Os registros escritos e áudio-visuais foram colhidos a partir de filmagens de aulas, filmagens de reuniões presenciais, registro de encontros em reuniões virtuais (em que faziam uso de recursos como o Messenger), inserção e acompanhamento de listas de discussão para a coleta dos emails enviados/recebidos. As aulas, reuniões e listas envolviam, muitas vezes, além dos membros das equipes, os clientes (pois como dissemos a simulação das fábricas

envolveu clientes reais), alguns colaboradores externos que se agregavam à equipe, o monitor (aluno da disciplina em período anterior) e os dois professores que conduziram o planejamento da disciplina.

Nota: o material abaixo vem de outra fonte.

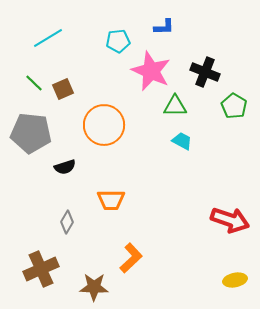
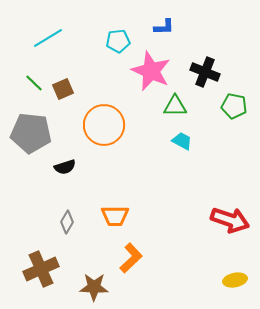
green pentagon: rotated 20 degrees counterclockwise
orange trapezoid: moved 4 px right, 16 px down
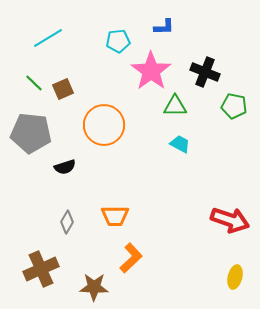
pink star: rotated 12 degrees clockwise
cyan trapezoid: moved 2 px left, 3 px down
yellow ellipse: moved 3 px up; rotated 65 degrees counterclockwise
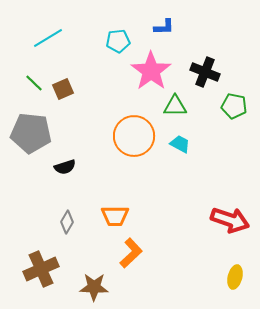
orange circle: moved 30 px right, 11 px down
orange L-shape: moved 5 px up
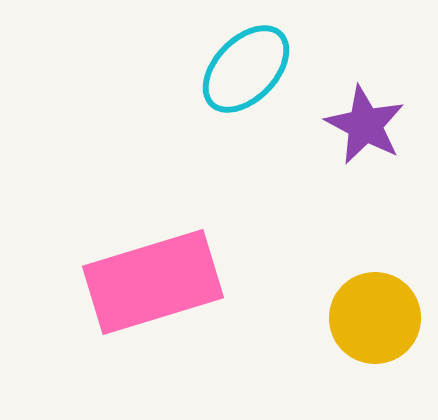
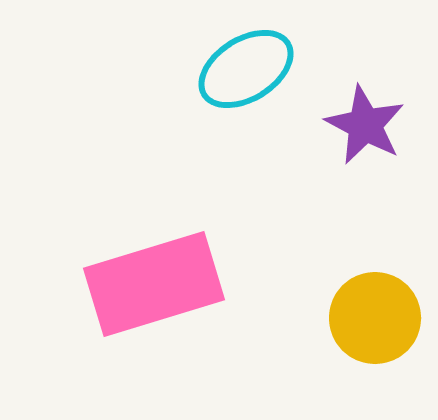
cyan ellipse: rotated 14 degrees clockwise
pink rectangle: moved 1 px right, 2 px down
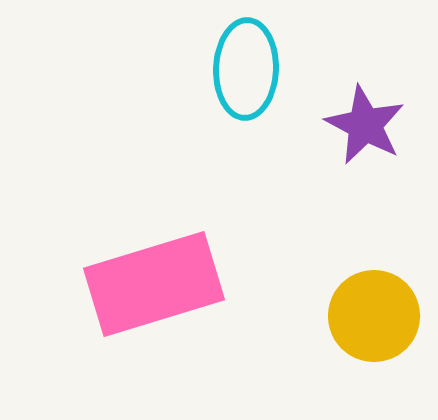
cyan ellipse: rotated 56 degrees counterclockwise
yellow circle: moved 1 px left, 2 px up
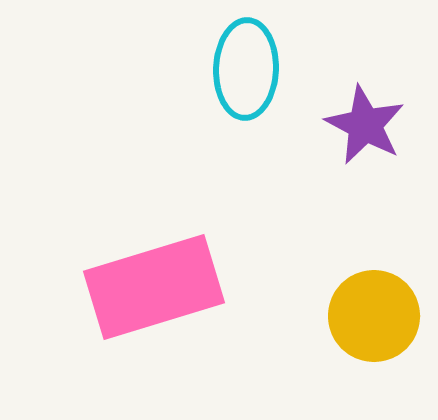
pink rectangle: moved 3 px down
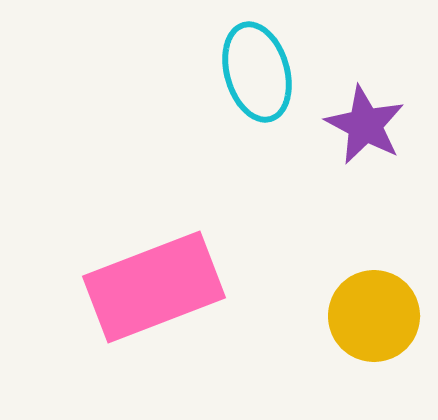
cyan ellipse: moved 11 px right, 3 px down; rotated 18 degrees counterclockwise
pink rectangle: rotated 4 degrees counterclockwise
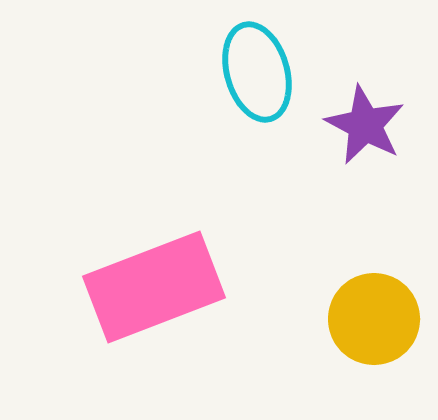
yellow circle: moved 3 px down
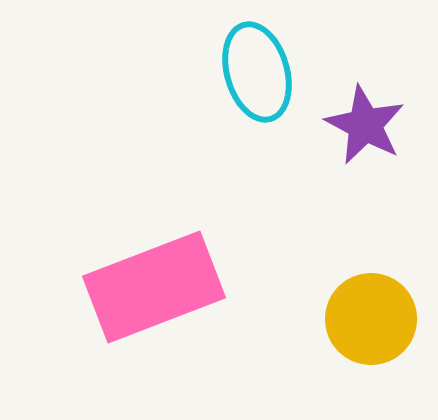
yellow circle: moved 3 px left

O momento de uso, por mais que muito do uso já seja percebido nas ações dos desenvolvedores com programas, foi focalizado em torno de atividades de usuários finais com os softwares cujas origens e desenvolvimentos acompanhamos nas fábricas. Muitos dos usuários de OSS são os próprios desenvolvedores, mas dados que nossos interesses eram, também, os usos por terceiros, tivemos que fazer uma triagem e selecionar aqueles softwares que continham especificidades referentes à interface e/ou se estendiam para além dos próprios interesses de desenvolvedores, visando usuários pertencentes a outras práticas. Priorizamos para essas análises o produto advindo do desenvolvimento em duas fábricas:

- “Cooper Software Factory”: esta fábrica empenhou-se no desenvolvimento de uma infraestrutura Web 2.0, de cooperação para o trabalho em softwares, com um grau de simplicidade no uso e na programabilidade, agregando várias funções. Não havia propriamente um “cliente”, pois a proposta foi lançada por um dos professores da disciplina. Os clientes eram usuários potenciais que, em larga medida, podemos especificar como contendo aquelas pessoas que trabalham com desenvolvimento de software.

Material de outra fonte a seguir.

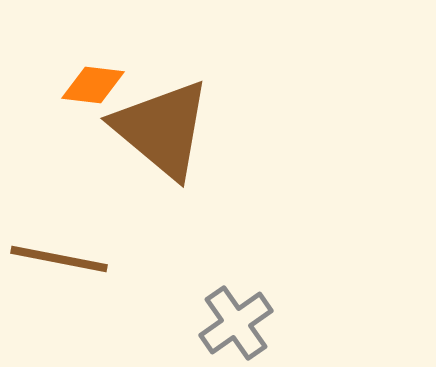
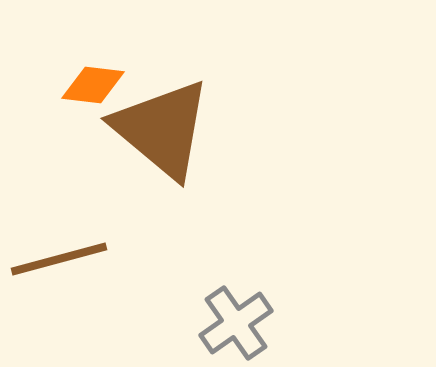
brown line: rotated 26 degrees counterclockwise
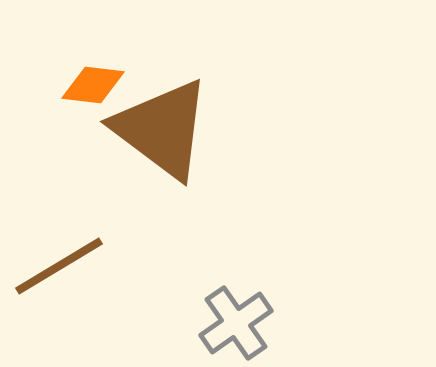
brown triangle: rotated 3 degrees counterclockwise
brown line: moved 7 px down; rotated 16 degrees counterclockwise
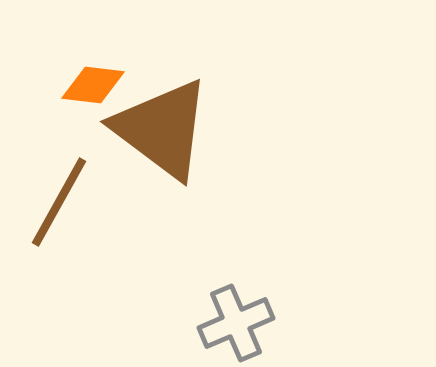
brown line: moved 64 px up; rotated 30 degrees counterclockwise
gray cross: rotated 12 degrees clockwise
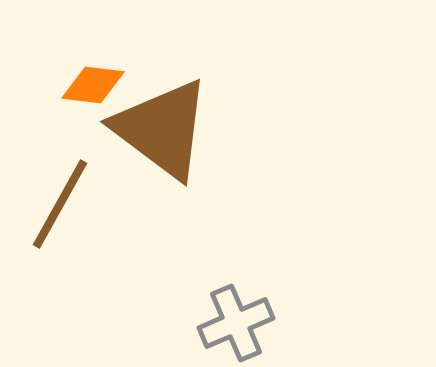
brown line: moved 1 px right, 2 px down
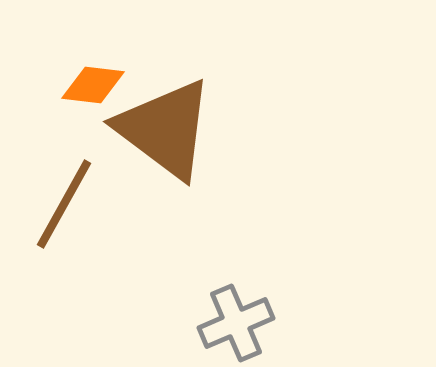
brown triangle: moved 3 px right
brown line: moved 4 px right
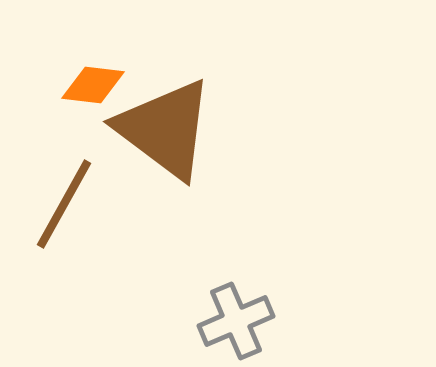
gray cross: moved 2 px up
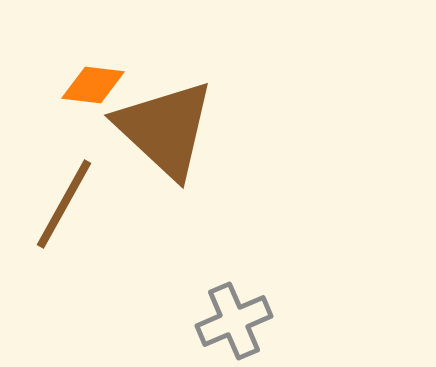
brown triangle: rotated 6 degrees clockwise
gray cross: moved 2 px left
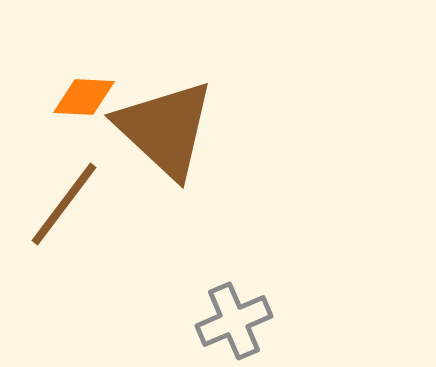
orange diamond: moved 9 px left, 12 px down; rotated 4 degrees counterclockwise
brown line: rotated 8 degrees clockwise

- “Trend”: esta fábrica trabalhou sobre um projeto já existente, cujo software Project Management Knowledge – PMK (Torreão, 2005) já possuía alguns protótipos e requeria desenvolvimento. A cliente que buscou a fábrica, portanto, possuía muito conhecimento do produto, por ser de sua autoria, e sua voz serviu-nos também como “voz de desenvolvedor”, já que assim se posicionava num momento primeiro. PMK (Project Management Knowledge) é um ambiente de aprendizagem que se combina com um agente inteligente, Virtual Intelligent Companion for Tutoring and Reflection – VICTOR, para prover suportes de aprendizagens a estudantes no desenvolvimento de projetos.

Escolhemos usuários cujo perfil se enquadrasse, em certa medida, ao perfil de “usuário final” pressuposto pelos desenvolvedores e para o qual tivesse sido desenvolvido o programa. Acompanhamos as atividades de uso e videografamos as mesmas, permanecendo no local do uso enquanto a atividade se dava.

A relação entre desenvolvedor e usuários mostrou-se, portanto, um fenômeno valioso para os estudos sobre cognição, para compreendermos o funcionamento de mecanismos complexos como estes que possibilitam a interação humana em contextos cada vez mais repletos de tecnologia. Como decorrência desta pesquisa, vemos contribuições para aquelas áreas interessadas na produção de sentidos pelos seres humanos em atividades complexas e complementares como desenvolvimento e uso de artefatos tecnológicos.